Work required: Repeat the data word for word, excluding every picture.

Page segmentation data:
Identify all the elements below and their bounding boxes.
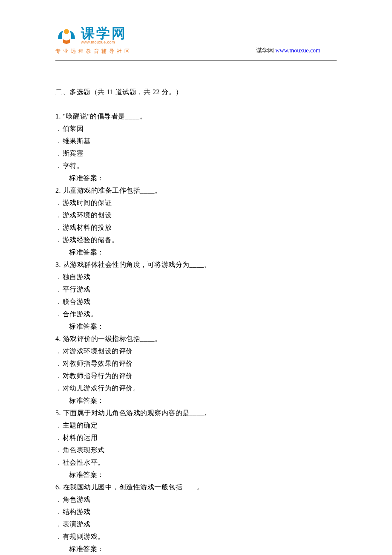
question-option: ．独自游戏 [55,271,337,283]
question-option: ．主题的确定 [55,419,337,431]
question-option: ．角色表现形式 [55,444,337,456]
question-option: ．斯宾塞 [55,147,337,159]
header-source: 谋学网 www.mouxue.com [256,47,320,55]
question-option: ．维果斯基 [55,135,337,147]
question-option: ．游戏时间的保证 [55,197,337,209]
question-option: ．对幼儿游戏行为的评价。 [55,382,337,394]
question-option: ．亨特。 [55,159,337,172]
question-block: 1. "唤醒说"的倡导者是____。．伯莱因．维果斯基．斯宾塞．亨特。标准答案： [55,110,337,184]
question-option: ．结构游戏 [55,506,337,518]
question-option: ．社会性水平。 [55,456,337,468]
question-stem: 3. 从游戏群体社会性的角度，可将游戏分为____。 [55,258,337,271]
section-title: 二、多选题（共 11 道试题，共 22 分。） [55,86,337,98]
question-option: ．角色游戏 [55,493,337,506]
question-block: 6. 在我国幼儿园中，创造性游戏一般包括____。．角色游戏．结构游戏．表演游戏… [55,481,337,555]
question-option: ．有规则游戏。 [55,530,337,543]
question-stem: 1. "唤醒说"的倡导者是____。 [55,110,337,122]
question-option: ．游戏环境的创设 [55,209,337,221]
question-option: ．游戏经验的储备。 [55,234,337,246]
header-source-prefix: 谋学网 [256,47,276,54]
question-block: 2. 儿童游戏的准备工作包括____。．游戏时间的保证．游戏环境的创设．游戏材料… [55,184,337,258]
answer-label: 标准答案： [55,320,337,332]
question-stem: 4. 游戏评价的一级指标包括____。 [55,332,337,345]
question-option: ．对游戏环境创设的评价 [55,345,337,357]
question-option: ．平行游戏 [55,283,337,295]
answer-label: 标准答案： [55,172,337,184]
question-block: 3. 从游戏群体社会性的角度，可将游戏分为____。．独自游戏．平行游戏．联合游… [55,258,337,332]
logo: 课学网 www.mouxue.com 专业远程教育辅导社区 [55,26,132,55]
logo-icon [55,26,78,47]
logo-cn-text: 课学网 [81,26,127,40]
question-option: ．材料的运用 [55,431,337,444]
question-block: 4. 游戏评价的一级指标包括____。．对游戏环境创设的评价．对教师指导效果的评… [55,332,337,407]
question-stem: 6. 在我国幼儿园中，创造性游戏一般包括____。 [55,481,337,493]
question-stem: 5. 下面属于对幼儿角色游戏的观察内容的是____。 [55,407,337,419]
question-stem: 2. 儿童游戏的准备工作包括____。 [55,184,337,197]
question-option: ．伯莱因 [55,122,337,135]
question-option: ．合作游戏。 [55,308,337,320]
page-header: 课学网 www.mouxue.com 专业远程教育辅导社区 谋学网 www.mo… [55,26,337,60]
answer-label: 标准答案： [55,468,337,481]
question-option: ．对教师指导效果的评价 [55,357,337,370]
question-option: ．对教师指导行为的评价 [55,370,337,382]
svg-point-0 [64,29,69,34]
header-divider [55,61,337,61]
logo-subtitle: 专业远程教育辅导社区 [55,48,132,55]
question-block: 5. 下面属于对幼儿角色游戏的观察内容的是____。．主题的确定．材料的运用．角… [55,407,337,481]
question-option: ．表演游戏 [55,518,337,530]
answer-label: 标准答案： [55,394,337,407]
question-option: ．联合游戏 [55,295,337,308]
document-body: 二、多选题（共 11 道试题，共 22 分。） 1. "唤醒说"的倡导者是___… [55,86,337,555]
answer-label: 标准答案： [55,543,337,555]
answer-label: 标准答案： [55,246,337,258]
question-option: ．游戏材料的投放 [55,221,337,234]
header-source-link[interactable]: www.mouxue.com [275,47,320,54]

Answer below:
Identify all the elements below and their bounding boxes.
question-option: ．独自游戏 [55,271,337,283]
question-option: ．主题的确定 [55,419,337,431]
question-option: ．角色表现形式 [55,444,337,456]
question-option: ．斯宾塞 [55,147,337,159]
header-source: 谋学网 www.mouxue.com [256,47,320,55]
question-option: ．维果斯基 [55,135,337,147]
question-option: ．游戏时间的保证 [55,197,337,209]
question-option: ．对幼儿游戏行为的评价。 [55,382,337,394]
question-option: ．亨特。 [55,159,337,172]
question-block: 1. "唤醒说"的倡导者是____。．伯莱因．维果斯基．斯宾塞．亨特。标准答案： [55,110,337,184]
question-option: ．结构游戏 [55,506,337,518]
question-option: ．社会性水平。 [55,456,337,468]
question-stem: 3. 从游戏群体社会性的角度，可将游戏分为____。 [55,258,337,271]
section-title: 二、多选题（共 11 道试题，共 22 分。） [55,86,337,98]
question-option: ．角色游戏 [55,493,337,506]
question-block: 6. 在我国幼儿园中，创造性游戏一般包括____。．角色游戏．结构游戏．表演游戏… [55,481,337,555]
question-option: ．有规则游戏。 [55,530,337,543]
question-stem: 1. "唤醒说"的倡导者是____。 [55,110,337,122]
question-option: ．游戏环境的创设 [55,209,337,221]
question-option: ．游戏经验的储备。 [55,234,337,246]
header-source-prefix: 谋学网 [256,47,276,54]
question-block: 2. 儿童游戏的准备工作包括____。．游戏时间的保证．游戏环境的创设．游戏材料… [55,184,337,258]
answer-label: 标准答案： [55,320,337,332]
question-stem: 4. 游戏评价的一级指标包括____。 [55,332,337,345]
question-option: ．对游戏环境创设的评价 [55,345,337,357]
question-option: ．平行游戏 [55,283,337,295]
answer-label: 标准答案： [55,172,337,184]
question-block: 3. 从游戏群体社会性的角度，可将游戏分为____。．独自游戏．平行游戏．联合游… [55,258,337,332]
logo: 课学网 www.mouxue.com 专业远程教育辅导社区 [55,26,132,55]
logo-icon [55,26,78,47]
logo-cn-text: 课学网 [81,26,127,40]
question-option: ．材料的运用 [55,431,337,444]
question-block: 4. 游戏评价的一级指标包括____。．对游戏环境创设的评价．对教师指导效果的评… [55,332,337,407]
question-stem: 6. 在我国幼儿园中，创造性游戏一般包括____。 [55,481,337,493]
question-stem: 5. 下面属于对幼儿角色游戏的观察内容的是____。 [55,407,337,419]
question-stem: 2. 儿童游戏的准备工作包括____。 [55,184,337,197]
question-option: ．伯莱因 [55,122,337,135]
question-option: ．合作游戏。 [55,308,337,320]
page-header: 课学网 www.mouxue.com 专业远程教育辅导社区 谋学网 www.mo… [55,26,337,60]
answer-label: 标准答案： [55,468,337,481]
question-option: ．对教师指导效果的评价 [55,357,337,370]
question-option: ．对教师指导行为的评价 [55,370,337,382]
svg-point-0 [64,29,69,34]
header-divider [55,61,337,61]
logo-subtitle: 专业远程教育辅导社区 [55,48,132,55]
question-block: 5. 下面属于对幼儿角色游戏的观察内容的是____。．主题的确定．材料的运用．角… [55,407,337,481]
question-option: ．表演游戏 [55,518,337,530]
answer-label: 标准答案： [55,394,337,407]
question-option: ．联合游戏 [55,295,337,308]
document-body: 二、多选题（共 11 道试题，共 22 分。） 1. "唤醒说"的倡导者是___… [55,86,337,555]
answer-label: 标准答案： [55,543,337,555]
answer-label: 标准答案： [55,246,337,258]
question-option: ．游戏材料的投放 [55,221,337,234]
header-source-link[interactable]: www.mouxue.com [275,47,320,54]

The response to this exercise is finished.